Run away!  We're free!  Free from this God forsaken franchise!

Run away! We’re free! Free from this God forsaken franchise!

I want to state something unequivocally before I start this review: the “Twilight” series is ungodly, unfathomably, irredeemably awful.  Stephanie Meyer shat out four books (and one novella) that fly in the face of basic character development, story arcs, pacing, monster mythology, science, geography, human interaction, human decency, consistency with in-universe cosmology, any advances made by the feminist movement, and ways to keep your audience interested in your story.  These four books were then turned into five major motion pictures that wear their mercenary tactics on their sleeves, feature horrid acting, worse dialogue, and even worse special effects, and at this point (for reasons I’ll get into in this writing) can hardly be denied as a naked cash grab by the studios exploiting a teen female base they know will see these movies in droves as long as they’re loyal enough to the extremely shitty source material.  It is to our culture’s everlasting detriment and shame that this series has achieved the success that it has, and now that its finally come to an end, we will all be better off when it is quickly and rightfully forgotten in the next five to ten years.

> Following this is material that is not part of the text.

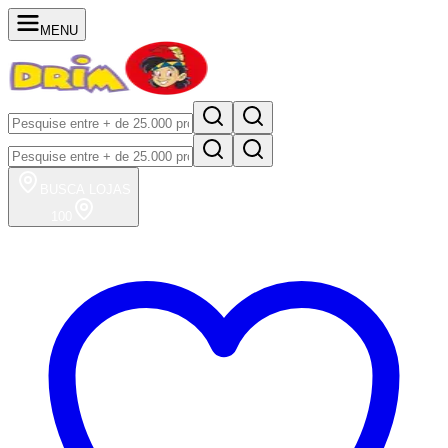
MENU
BUSCA
LOJAS
100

With that out of the way, I whole-heartedly recommend you see “Breaking Dawn: Part 2” immediately.

Not because it’s good.  Oh God no.  If anything, the worst aspects of the films thus far are cranked to eleven in this final installment.  But oddly, the entertainment factor sky-rockets as a result.  The previous “Twilight” films had their unintentionally hilarious moments, but that didn’t make them any less of a slog to sit through.  This one?  I was thoroughly entertained from beginning to end.  I truly have never seen another film like it.  All of the bullshit that the “Twilight” series has stacked up until now finally collapses on itself, and the results are spectacular.

I should probably start at the beginning, which itself is rather sudden.  The credits roll (surprisingly quickly) over the winter landscape of Washington with the trees turned red.  I know it’s an odd thing to criticize, but credits can do just as much to create a mood as anything else in the film (like the Richard Donner “Superman” credits for example).  This one throws you right in with no warning, as if the filmmakers want to get this over with like the rest of us do (and can you blame them?).

Bella wakes up after being turned into a vampire by Edward at the end of the previous installment.  I’d like to take a minute to remind you all and catalog the numerous occasions where Bella has almost died in the previous four movies:

– Almost run over by a van in her school parking lot
– Almost raped by a bunch of drunks while walking home from a book store
– Almost killed by a coven of bad vampires in the first film, which resulted in head trauma and a broken leg
– Sent flying across the room by Edward to protect her from his brother Jasper’s blood lust
– Almost dying from exposure while trying to find Edward in the woods after he breaks up with her in “New Moon”
– Head trauma from a motorcycle accident
– Angering other members of Jacob’s werewolf tribe
– Throwing herself off an extremely high cliff into the freezing Pacific Ocean
– Getting involved in a vampire war
– Having such violent sex with Edward it literally destroyed at least one bed
– Getting pregnant with a vampire baby that caused her to slowly waste away before it broke her spine during labor and caused her to die from such internal injuries

…And here she emerges an immortal, beautiful vampire with super strength, speed, and magic powers.  Talk about failing upwards.  Forget cockroaches!  I get the feeling at this point Bella Swan would be able to survive nuclear fallout.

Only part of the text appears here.